In March, he discovered to his horror that the Canadian authorities ignored his complaint and she had returned to Canada and was permitted to live here again.
Fraudulent marriages hurt Canadians the most and immigration laws need to be tightened, say some experts.

One proposal is to introduce a provisional visa valid for two years for new spouses. “Australia has it, so does the U.S Under this provision, if the marriage is still intact after the second year, the immigrating spouse can apply for a permanent visa. It won’t necessarily eliminate the problem but it would make it slightly tougher for people to plan elaborate marriage frauds.

There are however concerns that a temporary visa would force men and women to stay in abusive relationships. An abusive spouse could force his or her spouse to do what he or she wants under the threat that if the spouse disobeys him or her, the spouse would be sent back to the country he or she came from. It would create a class of vulnerable people living in Canada.

If a foreigner comes to Canada to marry a Canadian and the Canadian abuses his or her spouse, the foreigner has no other option but to return to his or her country. But the abusive Canadian should be required to pay for the flight home. But suppose the relationship simply sours and no abuse is involved. In Canada, a couple can divorce if they are separated for at least a year.

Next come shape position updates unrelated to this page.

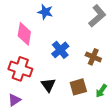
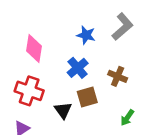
blue star: (45, 12) -> (86, 35), moved
brown square: (78, 87) -> (87, 97), moved

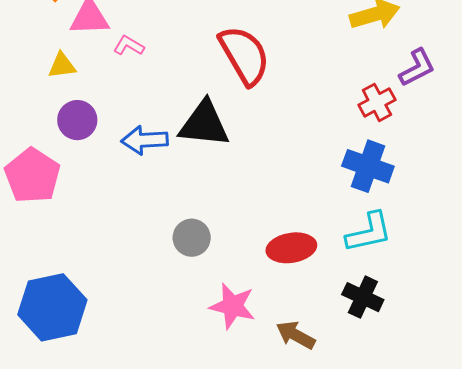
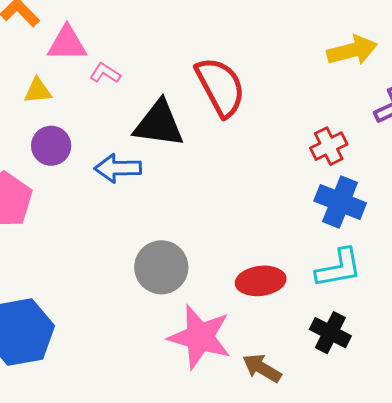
red cross: (377, 102) -> (329, 146), moved
black triangle: (204, 124) -> (159, 124), moved
gray circle: (192, 238) -> (161, 267), size x1.4
pink star: (233, 306) -> (200, 337), size x1.4

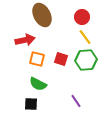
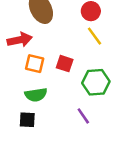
green hexagon: (86, 60) -> (96, 82), moved
green semicircle: (38, 84) -> (36, 95), turned -36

What’s to stop the foreign spouse from simply walking away from the marriage because of incompatibility? Normally a Canadian spouse can do this and the Canadian can remain in Canada. I believe that if a couple is incompatible and living together is out of the question and the foreign spouse doesn’t have landed immigrant status, he or she has no other choice but to return to his or her own country and that person’s flight should be paid for by the Canadian spouse. If the foreign spouse has landed immigrant status and has lived with his or her spouse for at least three years, then that spouse should be permitted to remain in Canada.

There is some good news forthcoming. Citizenship and Immigration Canada is planning to tighten policies to prevent people from gaining permanent residency through marriage fraud, said spokesperson Doug Kellam.

The sponsorship program is hard on some people and minister (Jason) Kenney is looking at changes. He is consulting with different groups and looking at how the law might be structured to deal with this kind of a situation. I think that these poor victims of marriage fraud will be very happy if the law is overhauled.

It won’t change anything for the victims personally but it’ll be a deterrent for foreigners who play with the emotions of Canadian citizens. These scumbags make fools of all of us. We can't let them get away with it.